Best practices for storing unstructured data in Azure Blobs for an app that uses SQL Server Analysis Services (SSAS) and Azure Blob storage
Unstructured data is the most common and widely used file format in the world. This includes files such as spreadsheets, images, documents, presentations, audio, video, and other types of content. Applications that deal with unstructured data include Web applications like Office 365 or Salesforce.com where people can view or edit the information stored in Word or Excel file formats or Adobe PDFs; line-of-business (LOB) apps like Microsoft Dynamics CRM; and visualization tools like Power BI and SQL Server Reporting Services (SSRS). These apps need to make decisions about which content to index and make available in their search engines, but tough choices must be made when deciding what types of files to include. On the one hand, you need to be able to index enough content for it to be useful in your application. On the other hand, if you index too much information, you will reduce search efficiency and performance because of storage requirements and processing time.
For these reasons, many apps typically use a tiered storage architecture that stores content according to its profile. This allows newer data (hotter documents) with high turnover rates (less frequent accesses) to reside on faster storage media while older data rests on slower media or tape backup. Specific profiles are assigned based on an algorithm that considers factors such as how often items are accessed compared to others in the same document library or folder; who owns them; file size; and so on.
In this article, we show you how to use Azure Blobs to store your unstructured data in tiered storage architecture. We walk you through the process of configuring a search index for an SSAS Tabular 1400 model using Azure Search. Then, we show you how to move selected content from blob storage into the search index, allowing end-users to view it based on their permissions.
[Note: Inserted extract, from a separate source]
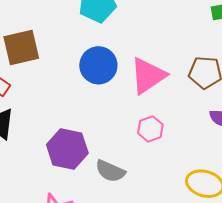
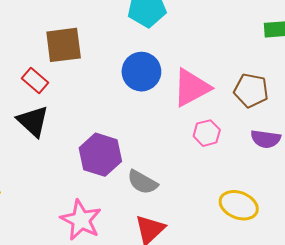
pink hexagon: (150, 129) -> (207, 133), moved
Throughout this journey, we provide best practices for storing this type of information efficiently and affordably by using features such as object tagging and lifecycle management.
Before going further, let’s take a look at some common strategies for dealing with unstructured data: When looking at these examples keep in mind that SSAS Tabular 1400 is a column-store model designed to support massive amounts of data with fast, efficient queries. It uses the xVelocity in-memory analytics engine which enables extremely fast tabular querying, but it also has significant storage requirements for new tables and indices.
Approximate profile of unstructured data objects
1: (all hot): Store everything on HDD (very low cost)
You can store all your blobs on hard disks (HDD), which makes them very easy to access at a lower price point than any other form of storage; however, this comes with some tradeoffs. Firstly, there’s no redundancy available since you don’t get multiple copies of your data. Secondly, there are only a limited number of transactions per second you can perform which means queries are slower than with other forms of storage. A third downside is that blobs stored on HDD tend to be larger than those stored on SSD or SCD (more on this later).
2: (all hot): Store everything in Azure Blob Storage – Hot tier / Archive tier
You could store all your blobs in the hot tier with object tags for each blob so you know what type it is and where it should go when it becomes stale relative to your business needs. For example, you could “archive” older media files so they aren’t searchable but can still be accessed by end-users for download. This would allow you to use a single storage account for all your data; thereby simplifying the process of moving blobs from one tier to another should you need to.
3: (all hot): Store everything in Azure Blob Storage – Hot tier / Cool tier / Archive tier
Suppose you want more granular control over which blobs are stored on HDD and SSD at a lower price point since they’re “cooler” documents with a turnover rate of once daily or less than archived items — but still want redundancy plus the ability to support transactions per second. You could store all your blobs in the hot tier with object tags so that when an item becomes stale it’s moved automatically into the Cool tier. Then, when users access the “cooler” documents, you could move them into the hot tier again.
4: (all warm): Store everything in Azure Table Storage – Warm tier / Archive table
Storing blobs in Table storage might be a good idea if fast queries are important to you but you don’t need transactions per second or redundancy across accounts. You could store your hot items directly in Azure Table Storage while archiving the older ones in another Azure Table Storage account for querying purposes only. This would allow for multiple copies of items within an account, plus the ability to perform fast lookups on individual blobs themselves thanks to built-in support for indexing. However, this option offers no redundancy across accounts. If your data storage account were to go down, you would lose all your blobs!
With the four storage strategies discussed above, you could use Azure Storage to effectively manage your unstructured data. Each tier in Figure 1 offers something different (and more affordable) than the previous one. The Hot tier scales to support transactions per second, while Cool and Archive tiers are better suited for querying. And Table storage would be appropriate if fast lookups with granular control were desired at a low price point – but watch out for those account-level limitations!